Novosibirsk State Theater Institute (NSTI) () is a state institute located in Novosibirsk, Russia. It was founded in 1960.

Training directions 
There are four specialities in the Institute:

 Musical theater actor
 Dramatical theater and film actor 
 Variety actor
 Drama director

Student Theater 
NSTI has their own student theater created for extra-practice. Srudents stage plays based on novels by Fyodor Dostoyevsky ("The Brothers Karamazovov", "Uncle's dream"),  Tatiana Tolstaya ("Sonya") and classical plays by Robert Thomas ("Eight women"), Jacques Offenbach ("Pierrette et Jacquot") and others.
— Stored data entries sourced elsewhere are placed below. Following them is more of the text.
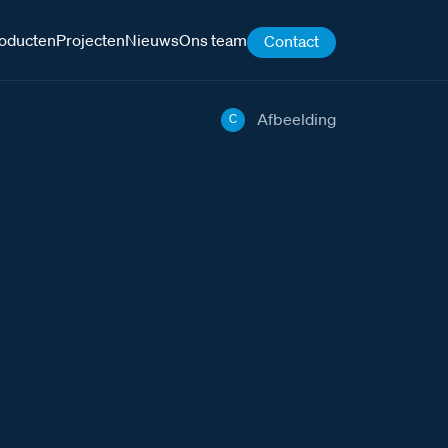
oducten
Projecten
Nieuws
Ons team
Contact
Afbeelding
C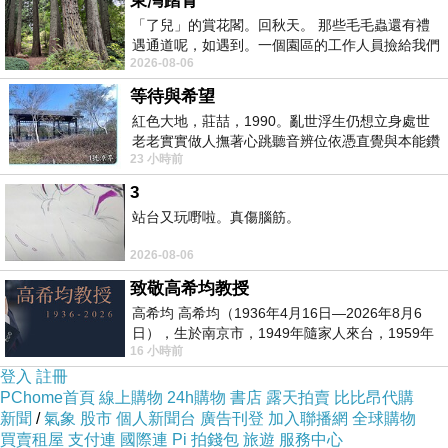
為什麼右承會知道？
東灣踏青
「了兒」的賞花閣。回秋天。 那些毛毛蟲還有禮
遇通道呢，如遇到。一個園區的工作人員撿給我們
「再強調一次，我並不討厭你。」雖然右承一再強調，但
2026-08-06
細賞。
冰冷的眼神還是讓筱蜜抱有一絲懷疑。
等待與希望
紅色大地，莊喆，1990。亂世浮生仍想立身處世
老老實實做人撫著心跳聽音辨位依憑直覺與本能鑽
筱蜜插入鑰匙，發現門沒鎖，她打開門，發現筱琦渾身濕
23 小時前
向裂隙的亮處探索另一個心聲另一個共鳴的
透躺在門口，筱蜜緊張的不停喊筱琦的名字，但筱琦都沒
3
有反應，反而引來還沒走遠的右承。
站台又玩嘢啦。真傷腦筋。
2026-08-06
「怎麼了？」
致敬高希均教授
高希均 高希均（1936年4月16日—2026年8月6
「不知道，一開門就看到筱琦躺在這。」筱蜜摸著筱琦的
日），生於南京市，1949年隨家人來台，1959年
16 小時前
赴美深造並取得經濟發展博士學位。曾任
額頭，「好燙，早上明明還好好的。」
登入
註冊
PChome首頁
線上購物
24h購物
書店
露天拍賣
比比昂代購
新聞
/
氣象
股市
個人新聞台
廣告刊登
加入聯播網
全球購物
「先送醫院。」說著右承已經打電話叫救護車了。
買賣租屋
支付連
國際連
Pi 拍錢包
旅遊
服務中心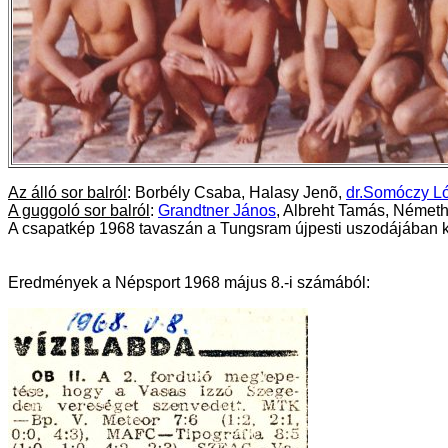
Az álló sor balról
:
Borbély Csaba,
Halasy Jenõ,
dr.Somóczy Ló
A guggoló sor balról
:
Grandtner János
,
Albreht Tamás,
Németh 
A csapatkép 1968 tavaszán a Tungsram újpesti uszodájában kész
Eredmények a Népsport 1968 május 8.-i számából: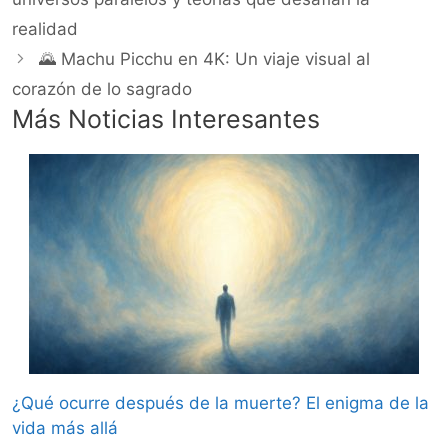
realidad
🌄 Machu Picchu en 4K: Un viaje visual al
corazón de lo sagrado
Más Noticias Interesantes
¿Qué ocurre después de la muerte? El enigma de la
vida más allá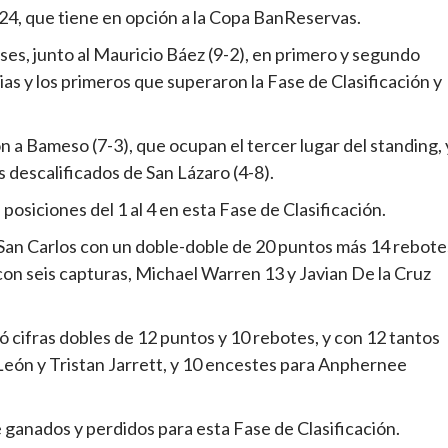
024, que tiene en opción a la Copa BanReservas.
ses, junto al Mauricio Báez (9-2), en primero y segundo
ias y los primeros que superaron la Fase de Clasificación y
ón a Bameso (7-3), que ocupan el tercer lugar del standing, 
s descalificados de San Lázaro (4-8).
 posiciones del 1 al 4 en esta Fase de Clasificación.
 San Carlos con un doble-doble de 20 puntos más 14 rebote
 con seis capturas, Michael Warren 13 y Javian De la Cruz
ó cifras dobles de 12 puntos y 10 rebotes, y con 12 tantos
eón y Tristan Jarrett, y 10 encestes para Anphernee
e ganados y perdidos para esta Fase de Clasificación.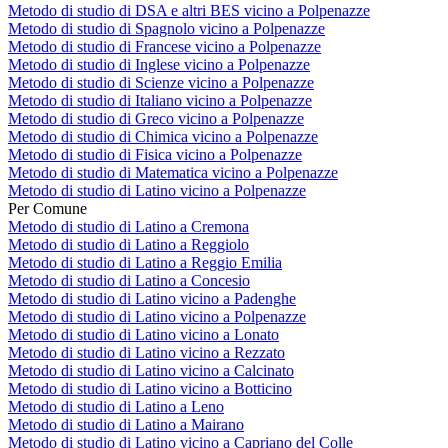
Metodo di studio di DSA e altri BES vicino a Polpenazze
Metodo di studio di Spagnolo vicino a Polpenazze
Metodo di studio di Francese vicino a Polpenazze
Metodo di studio di Inglese vicino a Polpenazze
Metodo di studio di Scienze vicino a Polpenazze
Metodo di studio di Italiano vicino a Polpenazze
Metodo di studio di Greco vicino a Polpenazze
Metodo di studio di Chimica vicino a Polpenazze
Metodo di studio di Fisica vicino a Polpenazze
Metodo di studio di Matematica vicino a Polpenazze
Metodo di studio di Latino vicino a Polpenazze
Per Comune
Metodo di studio di Latino a Cremona
Metodo di studio di Latino a Reggiolo
Metodo di studio di Latino a Reggio Emilia
Metodo di studio di Latino a Concesio
Metodo di studio di Latino vicino a Padenghe
Metodo di studio di Latino vicino a Polpenazze
Metodo di studio di Latino vicino a Lonato
Metodo di studio di Latino vicino a Rezzato
Metodo di studio di Latino vicino a Calcinato
Metodo di studio di Latino vicino a Botticino
Metodo di studio di Latino a Leno
Metodo di studio di Latino a Mairano
Metodo di studio di Latino vicino a Capriano del Colle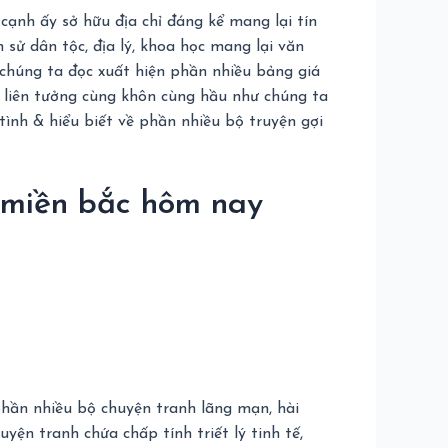
 cạnh ấy sở hữu địa chỉ đáng kể mang lại tín
 sử dân tộc, địa lý, khoa học mang lại văn
 chúng ta đọc xuất hiện phần nhiều bảng giá
n liên tưởng cùng khôn cùng hầu như chúng ta
tình & hiểu biết về phần nhiều bộ truyện gợi
 miền bắc hôm nay
phần nhiều bộ chuyện tranh lãng mạn, hài
yện tranh chứa chấp tính triết lý tinh tế,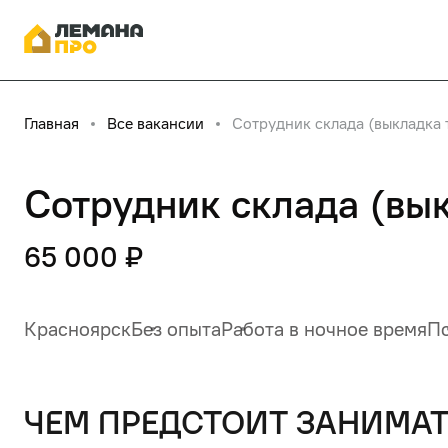
Главная
Все вакансии
Сотрудник склада (выкладка 
Сотрудник склада (вы
65 000 ₽
Красноярск
Без опыта
Работа в ночное время
По
чем предстоит занимат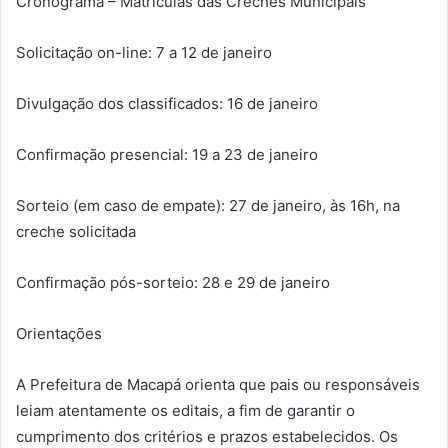
Cronograma – Matrículas das Creches Municipais
Solicitação on-line: 7 a 12 de janeiro
Divulgação dos classificados: 16 de janeiro
Confirmação presencial: 19 a 23 de janeiro
Sorteio (em caso de empate): 27 de janeiro, às 16h, na
creche solicitada
Confirmação pós-sorteio: 28 e 29 de janeiro
Orientações
A Prefeitura de Macapá orienta que pais ou responsáveis
leiam atentamente os editais, a fim de garantir o
cumprimento dos critérios e prazos estabelecidos. Os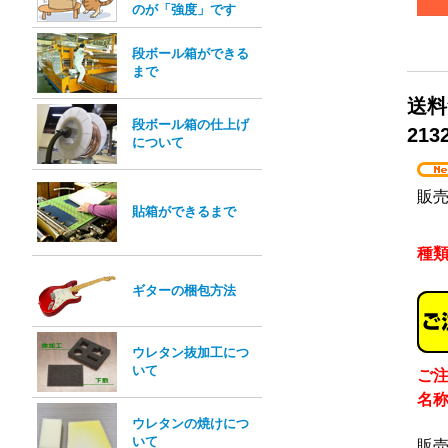
のが「強度」です
段ボール箱ができる
まで
送料
段ボール箱の仕上げ
213
について
販
貼箱ができるまで
種
ギターの梱包方法
ウレタン抜加工につ
いて
ご
名
ウレタンの焼けにつ
いて
販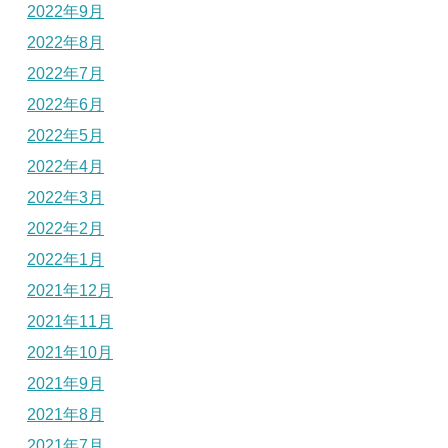
2022年9月
2022年8月
2022年7月
2022年6月
2022年5月
2022年4月
2022年3月
2022年2月
2022年1月
2021年12月
2021年11月
2021年10月
2021年9月
2021年8月
2021年7月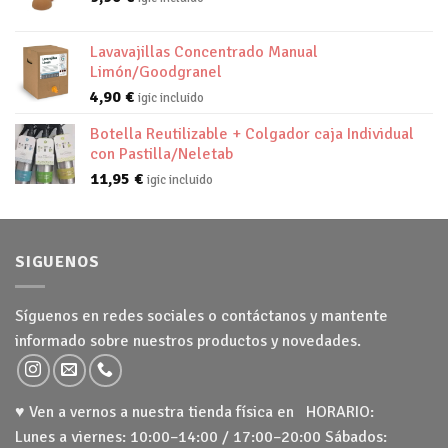
Lavavajillas Concentrado Manual
Limón/Goodgranel
4,90
€
igic incluido
Botella Reutilizable + Colgador caja Individual
con Pastilla/Neletab
11,95
€
igic incluido
SIGUENOS
Síguenos en redes sociales o contáctanos y mantente
informado sobre nuestros productos y novedades.
♥ Ven a vernos a nuestra tienda física en HORARIO:
Lunes a viernes: 10:00–14:00 / 17:00–20:00 Sábados: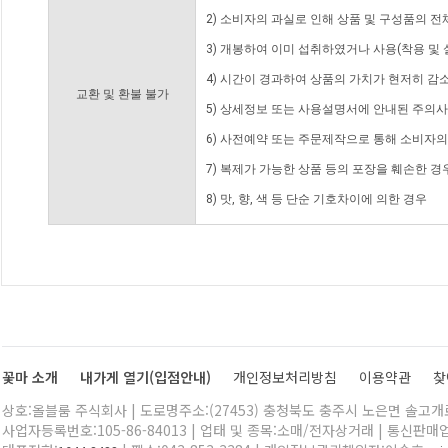
2) 소비자의 과실로 인해 상품 및 구성품의 
3) 개봉하여 이미 섭취하였거나 사용(착용 및 
4) 시간이 경과하여 상품의 가치가 현저히 감
교환 및 환불 불가
5) 상세정보 또는 사용설명서에 안내된 주의사
6) 사전예약 또는 주문제작으로 통해 소비자
7) 복제가 가능한 상품 등의 포장을 훼손한 경
8) 맛, 향, 색 등 단순 기호차이에 의한 경우
꽃마 소개
내가게 열기(입점안내)
개인정보처리방침
이용약관
찾
상호:올블룸 주식회사 | 도로명주소:(27453) 충청북도 충주시 노은면 솔고개로 
사업자등록번호:105-86-84013 | 업태 및 종목:소매/전자상거래 | 통신판매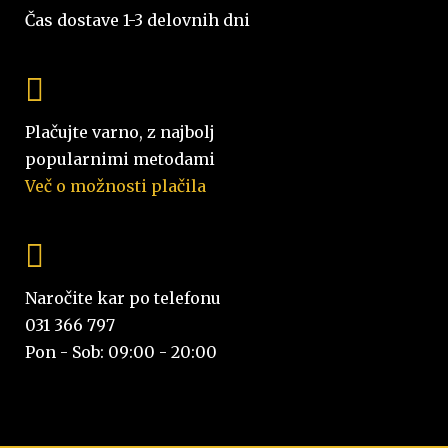
Čas dostave 1-3 delovnih dni
Plačujte varno, z najbolj
popularnimi metodami
Več o možnosti plačila
Naročite kar po telefonu
031 366 797
Pon - Sob: 09:00 - 20:00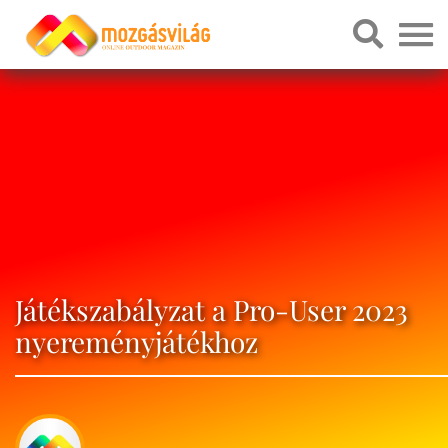
Játékszabályzat a Pro-User 2023
nyereményjátékhoz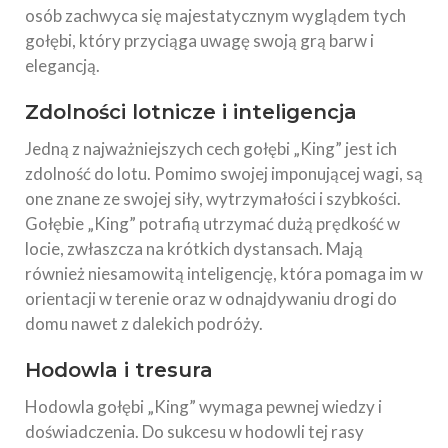
osób zachwyca się majestatycznym wyglądem tych
gołębi, który przyciąga uwagę swoją grą barw i
elegancją.
Zdolności lotnicze i inteligencja
Jedną z najważniejszych cech gołębi „King” jest ich
zdolność do lotu. Pomimo swojej imponującej wagi, są
one znane ze swojej siły, wytrzymałości i szybkości.
Gołębie „King” potrafią utrzymać dużą prędkość w
locie, zwłaszcza na krótkich dystansach. Mają
również niesamowitą inteligencję, która pomaga im w
orientacji w terenie oraz w odnajdywaniu drogi do
domu nawet z dalekich podróży.
Hodowla i tresura
Hodowla gołębi „King” wymaga pewnej wiedzy i
doświadczenia. Do sukcesu w hodowli tej rasy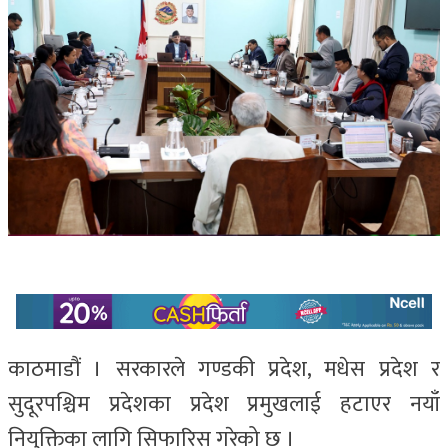
काठमाडौं । सरकारले गण्डकी प्रदेश, मधेस प्रदेश र
सुदूरपश्चिम प्रदेशका प्रदेश प्रमुखलाई हटाएर नयाँ
नियुक्तिका लागि सिफारिस गरेको छ ।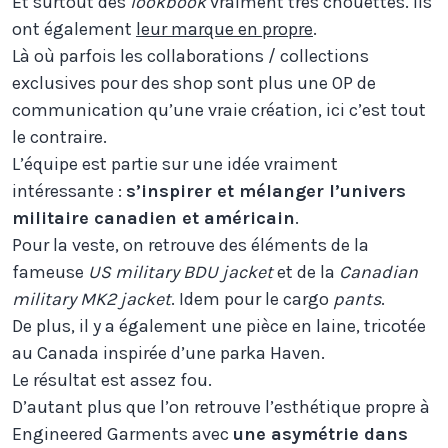
Et surtout des
lookbook
vraiment très chouettes. Ils
ont également
leur marque en propre
.
Là où parfois les collaborations / collections
exclusives pour des shop sont plus une OP de
communication qu’une vraie création, ici c’est tout
le contraire.
L’équipe est partie sur une idée vraiment
intéressante :
s’inspirer et mélanger l’univers
militaire canadien et américain
.
Pour la veste, on retrouve des éléments de la
fameuse
US military BDU jacket
et de la
Canadian
military MK2 jacket
. Idem pour le cargo
pants
.
De plus, il y a également une pièce en laine, tricotée
au Canada inspirée d’une parka Haven.
Le résultat est assez fou.
D’autant plus que l’on retrouve l’esthétique propre à
Engineered Garments avec
une asymétrie dans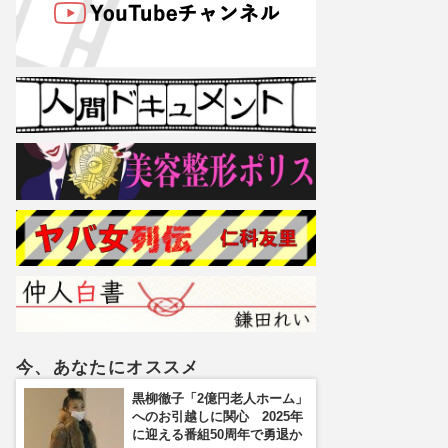
今、あなたにオススメ
黒柳徹子「2億円老人ホーム」
へのお引越しに関心 2025年
に迎える番組50周年で勇退か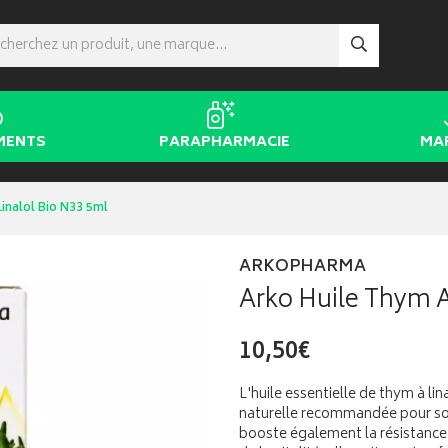
MENTS
PARAPHARMACIE
MA
inalol Bio N33 5ml
ARKOPHARMA
Arko Huile Thym A
10,50€
L'huile essentielle de thym à l
naturelle recommandée pour son
booste également la résistance 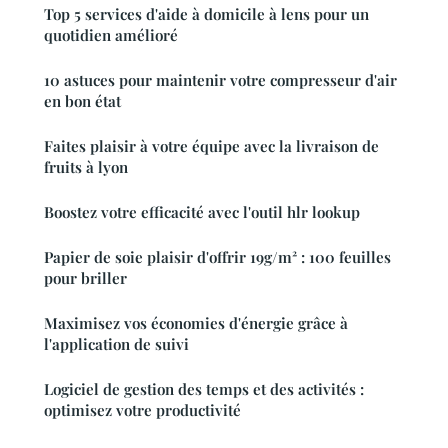
Top 5 services d'aide à domicile à lens pour un
quotidien amélioré
10 astuces pour maintenir votre compresseur d'air
en bon état
Faites plaisir à votre équipe avec la livraison de
fruits à lyon
Boostez votre efficacité avec l'outil hlr lookup
Papier de soie plaisir d'offrir 19g/m² : 100 feuilles
pour briller
Maximisez vos économies d'énergie grâce à
l'application de suivi
Logiciel de gestion des temps et des activités :
optimisez votre productivité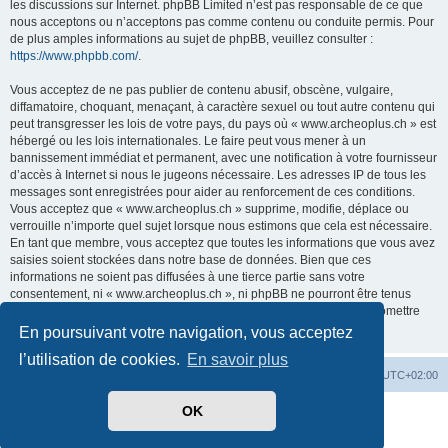
les discussions sur Internet. phpBB Limited n’est pas responsable de ce que
nous acceptons ou n’acceptons pas comme contenu ou conduite permis. Pour
de plus amples informations au sujet de phpBB, veuillez consulter :
https://www.phpbb.com/
.
Vous acceptez de ne pas publier de contenu abusif, obscène, vulgaire,
diffamatoire, choquant, menaçant, à caractère sexuel ou tout autre contenu qui
peut transgresser les lois de votre pays, du pays où « www.archeoplus.ch » est
hébergé ou les lois internationales. Le faire peut vous mener à un
bannissement immédiat et permanent, avec une notification à votre fournisseur
d’accès à Internet si nous le jugeons nécessaire. Les adresses IP de tous les
messages sont enregistrées pour aider au renforcement de ces conditions.
Vous acceptez que « www.archeoplus.ch » supprime, modifie, déplace ou
verrouille n’importe quel sujet lorsque nous estimons que cela est nécessaire.
En tant que membre, vous acceptez que toutes les informations que vous avez
saisies soient stockées dans notre base de données. Bien que ces
informations ne soient pas diffusées à une tierce partie sans votre
consentement, ni « www.archeoplus.ch », ni phpBB ne pourront être tenus
comme responsables en cas de tentative de piratage visant à compromettre
les données.
En poursuivant votre navigation, vous acceptez
l’utilisation de cookies.
En savoir plus
Index du forum
Heures au format
UTC+02:00
OK
Développé par
phpBB
® Forum Software © phpBB Limited
Traduit par
phpBB-fr.com
Confidentialité
|
Conditions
The theater  is located at Krasny Prospekt, 171/4.

Alumni 
 Yuriy Nazarov is a Soviet and Russian actor of theater and cinema.
 Pavel Priluchny is a Russian actor of theater and cinema.
 Andrey Zvyagintsev is a Russian film director and screenwriter. Graduated from the theater school in 1984.
 Vladimir Mashkov is a Soviet and Russian actor and director of cinema
 Aleksei Maklakov is a Soviet and Russian actor and singer, well known in Russia for his role as Praporshchik Shmatko.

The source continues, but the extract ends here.